Data to examine:

━━━━━━

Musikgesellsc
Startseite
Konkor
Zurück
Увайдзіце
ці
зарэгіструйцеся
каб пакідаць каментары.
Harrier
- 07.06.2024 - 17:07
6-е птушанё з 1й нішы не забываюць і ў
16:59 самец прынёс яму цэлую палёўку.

━━━━━━

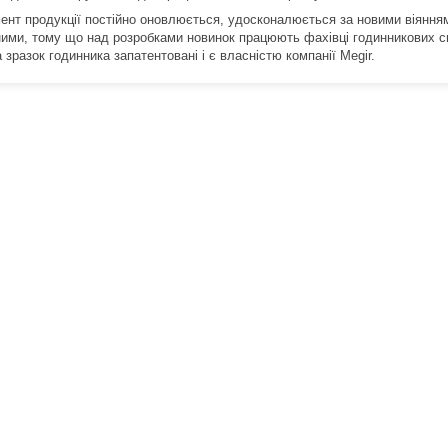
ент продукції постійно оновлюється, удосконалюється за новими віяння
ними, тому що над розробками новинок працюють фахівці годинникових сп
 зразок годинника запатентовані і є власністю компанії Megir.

━━━━━━

Your goal:
Look above for the line holding "ент продукції постійно", then set down exactly that line and every line after it up to and including the line holding "зразок годинника запатентовані", with nothing else.

Output below:
ент продукції постійно оновлюється, удосконалюється за новими віяння
ними, тому що над розробками новинок працюють фахівці годинникових сп
 зразок годинника запатентовані і є власністю компанії Megir.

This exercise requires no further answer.